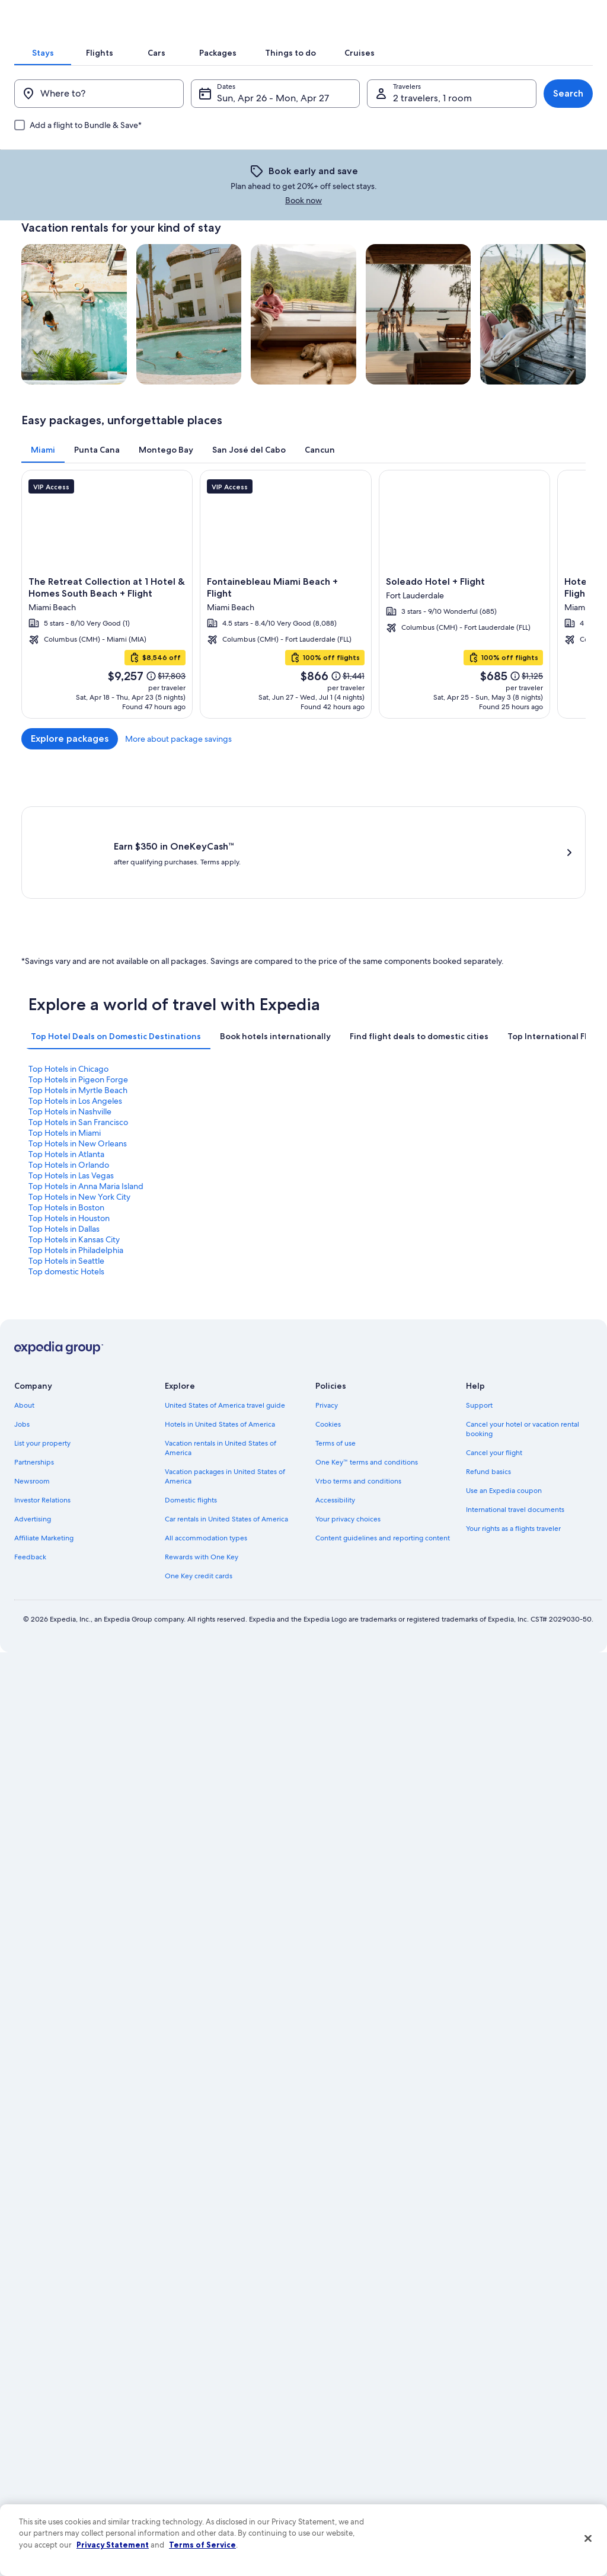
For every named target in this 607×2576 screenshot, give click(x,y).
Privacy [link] (326, 1313)
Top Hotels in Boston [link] (207, 1169)
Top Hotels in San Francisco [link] (219, 1147)
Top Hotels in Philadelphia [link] (217, 1179)
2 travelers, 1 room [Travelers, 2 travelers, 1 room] (427, 180)
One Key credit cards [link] (198, 1484)
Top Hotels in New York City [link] (79, 1169)
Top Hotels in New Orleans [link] (501, 1147)
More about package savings (532, 802)
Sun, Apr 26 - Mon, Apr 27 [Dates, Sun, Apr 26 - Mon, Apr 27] (278, 180)
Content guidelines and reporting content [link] (382, 1446)
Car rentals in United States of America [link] (226, 1427)
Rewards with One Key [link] (201, 1465)
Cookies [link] (328, 1332)
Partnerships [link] (34, 1370)
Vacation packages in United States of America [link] (225, 1384)
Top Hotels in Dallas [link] (487, 1169)
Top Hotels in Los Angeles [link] (498, 1137)
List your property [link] (42, 1351)
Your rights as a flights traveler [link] (513, 1436)
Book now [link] (435, 253)
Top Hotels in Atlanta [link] (66, 1158)
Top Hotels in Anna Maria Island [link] (509, 1158)
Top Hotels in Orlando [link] (210, 1158)
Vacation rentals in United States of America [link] (220, 1356)
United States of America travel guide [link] (225, 1313)
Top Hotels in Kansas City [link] (74, 1179)
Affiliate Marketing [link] (44, 1446)
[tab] (144, 115)
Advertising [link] (32, 1427)
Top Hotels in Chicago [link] (68, 1137)
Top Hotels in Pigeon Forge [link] (219, 1137)
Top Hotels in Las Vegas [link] (353, 1158)
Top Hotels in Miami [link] (347, 1147)
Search (554, 175)
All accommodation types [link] (206, 1446)
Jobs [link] (22, 1332)
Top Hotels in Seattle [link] (348, 1179)
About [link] (24, 1313)
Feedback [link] (30, 1465)
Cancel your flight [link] (494, 1361)
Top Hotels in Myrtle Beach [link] (360, 1137)
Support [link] (479, 1313)
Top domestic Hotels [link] (490, 1179)
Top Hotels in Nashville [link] (69, 1147)
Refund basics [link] (488, 1380)
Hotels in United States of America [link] (220, 1332)
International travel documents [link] (515, 1417)
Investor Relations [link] (42, 1408)
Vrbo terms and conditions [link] (358, 1389)
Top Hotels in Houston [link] (351, 1169)
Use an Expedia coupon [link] (504, 1399)
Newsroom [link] (32, 1389)
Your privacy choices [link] (348, 1427)
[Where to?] (108, 176)
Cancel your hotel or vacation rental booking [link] (522, 1337)
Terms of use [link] (335, 1351)
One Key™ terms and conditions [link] (366, 1370)
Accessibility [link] (335, 1408)
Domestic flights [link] (191, 1408)
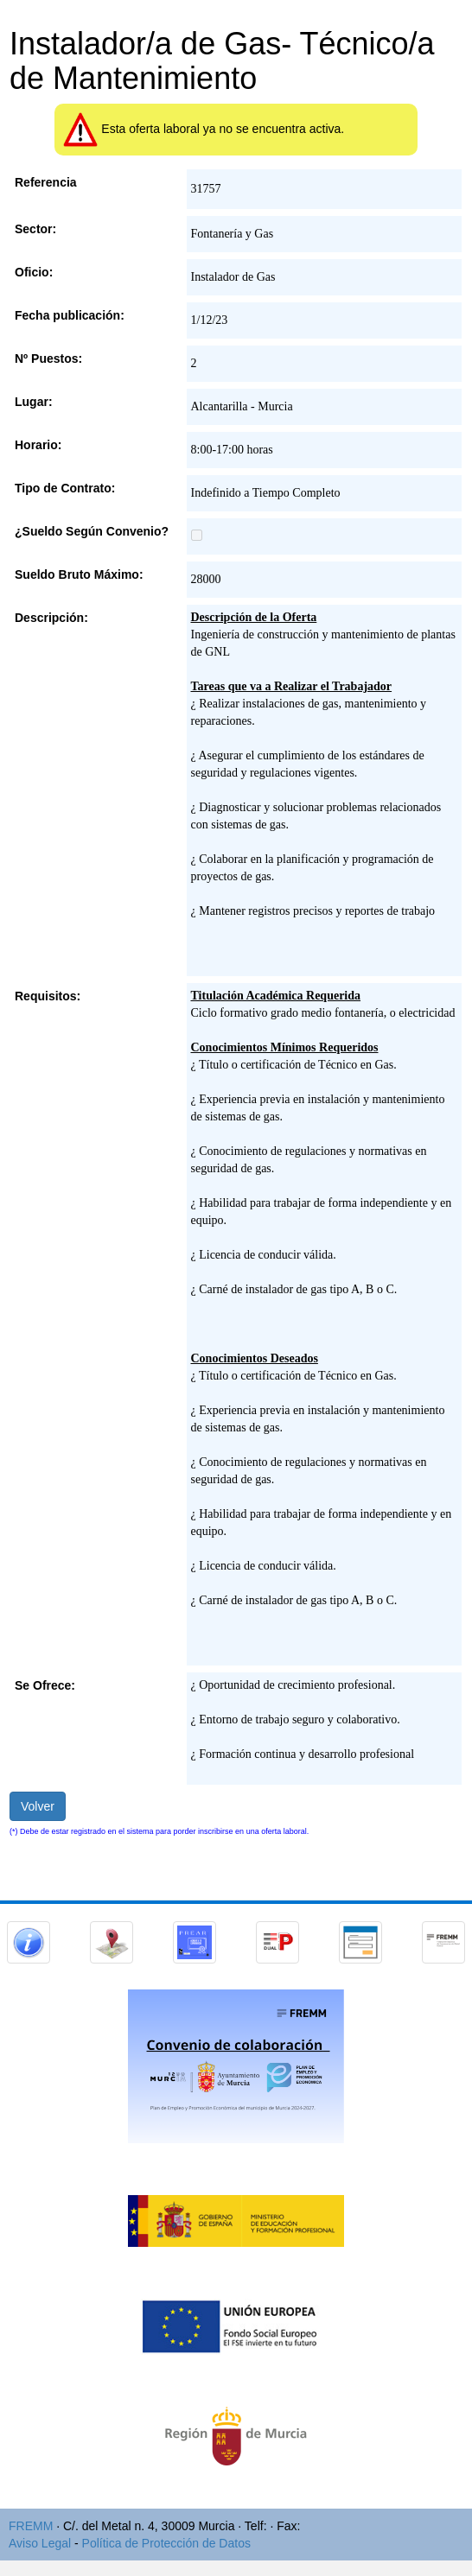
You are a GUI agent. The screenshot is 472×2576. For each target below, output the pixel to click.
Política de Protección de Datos (166, 2543)
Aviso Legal (40, 2543)
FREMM (31, 2526)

*Problem details*
For every line of the material that holds the word "rentals", make a copy.

*Exercise response*
Car rentals in United States of America [link] (226, 1427)
Vacation rentals in United States of America [link] (220, 1356)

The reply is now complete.